The Revolutionary Passenger Plane That Changed Aviation Forever
When it comes to aviation and its history, the popular imagination tends to fixate on warplanes. Mighty fighter jets stoke Top Gun fantasies. Combat drones foster future apprehensions of sci-fi apocalypse. Wild new designs for emerging combat conditions combine hypermodern and old-school into utterly unpredictable solutions.
But what if you ask Boeing, who knows a thing or two about planes, about the most important aircraft ever?
"The Douglas DC-3, which made air travel popular and airline profits possible, is universally recognized as the greatest airplane of its time. Some would argue that it is the greatest of all time."
To cast the Douglas airliner in automotive terms, the DC-3 was the Model T, the Volkswagen Beetle, and the Tesla Roadster in a single machine. It was a proof of concept for long-distance air travel, it made flight possible for ordinary people, and it spent decades serving as the worldwide workhorse for commercial aviation, all at once.
The price of an icon
Virtually as soon as the Wright brothers got off the ground, businesspeople and engineers the world over were envisioning commercial travel by air. The appeal was obvious: for people whose most advanced transit experience was with a locomotive, steamship, or 4-horsepower Oldsmobile, long-distance travel at triple-digit speeds must have sounded like a visit from the future.

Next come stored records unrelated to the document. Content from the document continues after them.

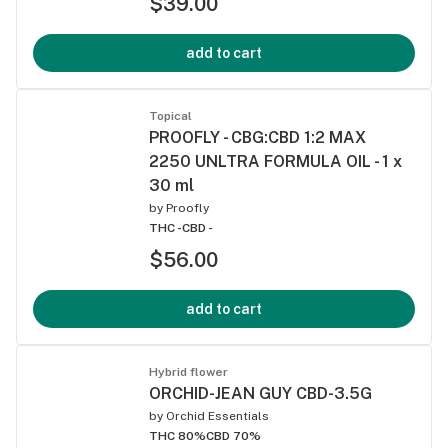
$39.00
add to cart
Topical
PROOFLY - CBG:CBD 1:2 MAX
2250 UNLTRA FORMULA OIL - 1 x
30 ml
by
Proofly
THC -
CBD -
$56.00
add to cart
Hybrid flower
ORCHID-JEAN GUY CBD-3.5G
by
Orchid Essentials
THC 80%
CBD 70%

Like many leaps forward, however, the first great burst of aviation technology got ahead of its economics. As Boeing reports, the company's 247 model, which the US Air and Space Museum calls the first modern airliner, took off in 1933, just 30 years after the Wrights. Douglas's DC-1, grandparent of the game-changing DC-3, hit the skies in the same year. Unfortunately, neither could be operated at a profit: As the National Air and Space Museum notes, comparatively slow speed and limited passenger space left early airliners unable to out-earn their own fuel and maintenance costs.
The DC-3 wasn't the first passenger plane or even the first airliner. Rather, it was the first commercial plane to reverse that math, making air travel a paying proposition. With plenty of room and a zippy 185 mph cruising speed, the DC-3 took air travel from a curiosity indulged by the super-rich to a genuine alternative to cars, trains, and ships.
Perhaps the best testament to the DC-3 as a machine is that despite Douglas ceasing manufacturing in 1943, Simple Flying has demonstrated that over 100 of the 80-year-old aircraft are still flying today.